TASK MATERIAL START

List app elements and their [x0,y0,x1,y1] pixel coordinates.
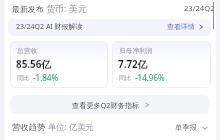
staticText: 货币: 美元 [46,2,87,14]
staticText: 单季报 [175,123,197,132]
button[interactable]: 归母净利润 [112,41,211,88]
button[interactable]: 23/24Q2 AI 财报解读 [8,19,211,36]
staticText: 归母净利润 [119,47,153,55]
staticText: 查看详情 [167,22,195,31]
staticText: 单位: 亿美元 [48,121,94,132]
staticText: 总营收 [17,47,38,55]
staticText: 23/24Q2 AI 财报解读 [16,22,83,32]
staticText: -14.96% [135,72,165,83]
staticText: 同比 [119,74,131,82]
staticText: 7.72亿 [118,57,148,71]
staticText: -1.84% [33,72,59,83]
staticText: 23/24Q2 [184,3,215,13]
staticText: 同比 [17,74,29,82]
staticText: 营收趋势 [12,122,46,132]
button[interactable]: 查看更多Q2财务指标 [10,95,210,114]
button[interactable]: 单季报 [175,123,208,132]
staticText: 查看更多Q2财务指标 [72,100,140,110]
button[interactable]: 总营收 [10,41,108,88]
staticText: 85.56亿 [16,57,52,71]
staticText: 最新发布 [12,4,44,14]
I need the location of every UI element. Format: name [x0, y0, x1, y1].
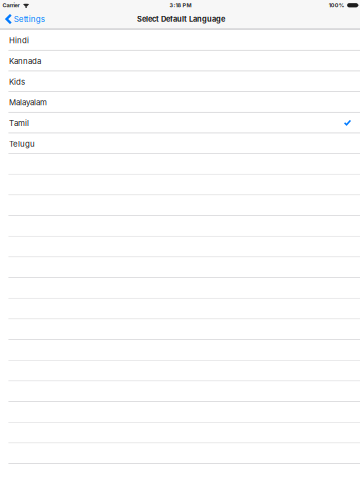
staticText: 3:18 PM [170, 2, 192, 8]
button[interactable]: Kids [0, 71, 360, 92]
button[interactable]: Kannada [0, 51, 360, 71]
staticText: Malayalam [9, 98, 47, 107]
staticText: 100% [329, 2, 345, 8]
staticText: Select Default Language [137, 14, 225, 24]
button[interactable]: Telugu [0, 133, 360, 154]
button[interactable]: Settings [0, 10, 50, 28]
staticText: Kannada [9, 56, 41, 66]
button[interactable]: Malayalam [0, 92, 360, 113]
staticText: Tamil [9, 118, 29, 128]
staticText: Carrier [3, 2, 20, 8]
staticText: Settings [14, 14, 45, 24]
button[interactable]: Tamil [0, 113, 360, 133]
staticText: Telugu [9, 139, 35, 148]
staticText: Hindi [9, 36, 29, 45]
button[interactable]: Hindi [0, 30, 360, 51]
staticText: Kids [9, 77, 25, 86]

TASK MATERIAL END

Copy each line of the listing that holds the word "财报解读".

— ANSWER BELOW —
button[interactable]: 23/24Q2 AI 财报解读 [8,19,211,36]
staticText: 23/24Q2 AI 财报解读 [16,22,83,32]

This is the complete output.